BTW, imsyms are not assigned dynamically: they are assigned statically
by the `extract-imsyms.sh' script.
I made a series of measurements with Guile compiled with `-pg -O0'.
Then I tried different configurations switching on and off each of these
3 features. The first table below summarizes the execution time
improvement, looking at the execution time of `every' itself as well as
the execution time of the whole program.
jump table vs. switch | 0.8% -1.4% (worse!)
inlining in `CEVAL ()' vs. funcall | 11.0% 4.7%
The second table shows improvement compared to the non-memoizing + jump
table version (i.e., with `(eval-disable 'inline)':
memoization + jt + inline | 32.4% 22.1%
memoization + switch + inline | 31.9% 23.2%
memoization + jt + funcall | 24.0% 18.3%
(Beware: I only run each test case 3 times or so so these figures should
not be considered as an ultimate benchmark! I'm attaching the whole
results for the record.)
In short, the outcome of using a jump table is negligible in this
context (it's really a microoptimization compared to the two other
Function call overhead, however, _is_ important, though only the second
source of improvement. Repeatedly using function calls to execute a
handful of instructions is costly. Plus it probably increases cache
misses, things like that.
Now, if we generalized the memoization thing, as you suggested, so that
any procedure could be memoized (based on user annotations), then things
may be a bit different because we would be using indirect function calls
(i.e., like `SCM (*func) () = xxx; return (func (arg));') while in my
measurements I was using immediate function calls (as in `scm_car
(op)'). I should compare indirect and immediate function calls, but I
presume that there is a slight performance difference.
Finally, memoization does indeed play an important role. I suspect that
it's mostly because, for instance, argument count is only checked at
memoization time, and not when the "inlinable" is actually executed.
Plus the memoization code is pretty local (unlike when `CEVAL ()' has to
go through `evap0', then `evalp1', etc.).

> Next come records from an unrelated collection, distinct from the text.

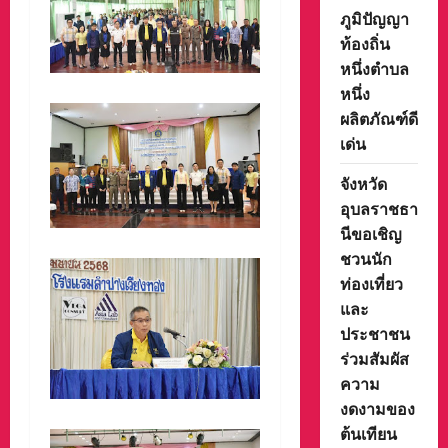
ภูมิปัญญา
ท้องถิ่น
หนึ่งตำบล
หนึ่ง
ผลิตภัณฑ์ดี
เด่น
จังหวัด
อุบลราชธา
นีขอเชิญ
ชวนนัก
ท่องเที่ยว
และ
ประชาชน
ร่วมสัมผัส
ความ
งดงามของ
ต้นเทียน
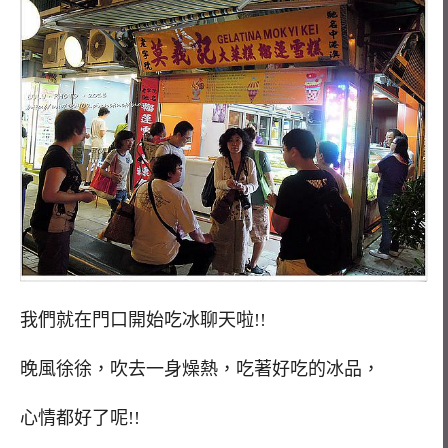
我們就在門口開始吃冰聊天啦!!
晚風徐徐，吹去一身燥熱，吃著好吃的冰品，
心情都好了呢!!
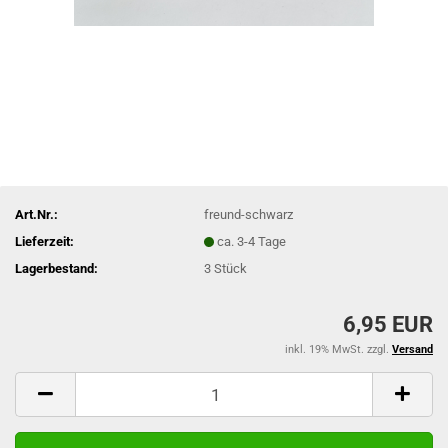
Art.Nr.:
freund-schwarz
Lieferzeit:
ca. 3-4 Tage
Lagerbestand:
3
Stück
6,95 EUR
inkl. 19% MwSt. zzgl.
Versand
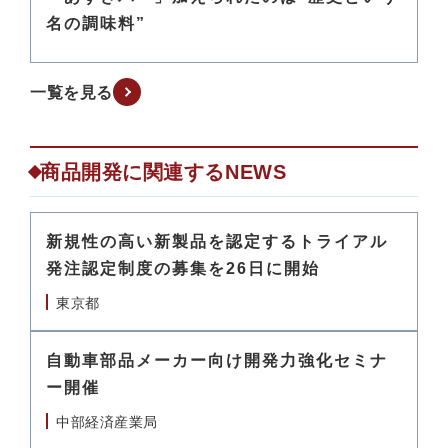
名の調味料”
一覧を見る
商品開発に関連するNEWS
新規性の高い新製品を認定するトライアル
発注認定制度の募集を26日に開始
東京都
自動車部品メーカー向け開発力強化セミナ
ー開催
中部経済産業局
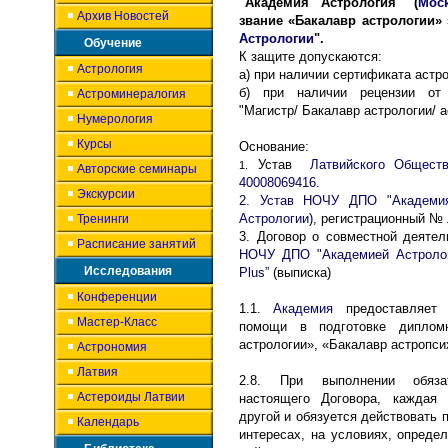
"Академия Астрология" (
Мос
Архив Новостей
звание «Бакалавр астрологии»
Астрологии
".
Обучение
К защите допускаются:
Астрология
а) при наличии сертификата астро
б)
при наличии рецензии от 
Астроминералогия
"Магистр/ Бакалавр астрологии/ а
Нумерология
Курсы
Основание:
Устав
Латвийского Общес
1.
Авторские семинары
40008069416
.
Экскурсии
2. Устав НОЧУ ДПО "Академия
Астрологии
), регистрационный № 
Тренинги
3. Договор о совместной деяте
Расписание занятий
НОЧУ ДПО "Академией Астроло
Исследования
Plus”
(выписка)
Конференции
1.1.
Академия
предоставляет 
Мастер-Класс
помощи в подготовке диплом
астрологии», «Бакалавр астропси
Астрономия
Латвия
2.8
. При выполнении обязат
Астероиды Латвии
настоящего Договора, каждая 
другой и обязуется действовать 
Календарь
интересах, на условиях, опред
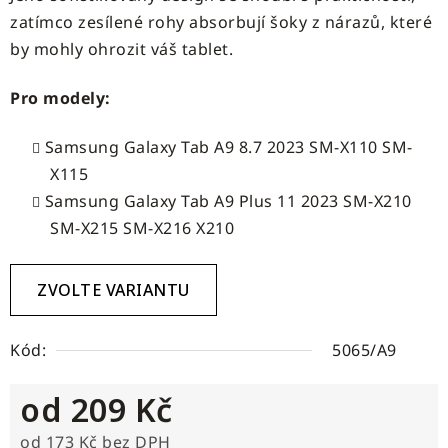
zatímco zesílené rohy absorbují šoky z nárazů, které
by mohly ohrozit váš tablet.
Pro modely:
Samsung Galaxy Tab A9 8.7 2023 SM-X110 SM-
X115
Samsung Galaxy Tab A9 Plus 11 2023 SM-X210
SM-X215 SM-X216 X210
ZVOLTE VARIANTU
Kód:
5065/A9
od
209 Kč
od
173 Kč
bez DPH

I'm afraid this is kind of a dirty report, but I hope it sheds some
light on the issue.
Also, Rob mentioned on IRC that he was concerned about the global
switch. I believe this can be fixed using fluids or something like that
so that inlining can be enabled/disabled on a per-module basis (as we
did with `current-reader'). But that will be the topic of another
thread maybe. ;-)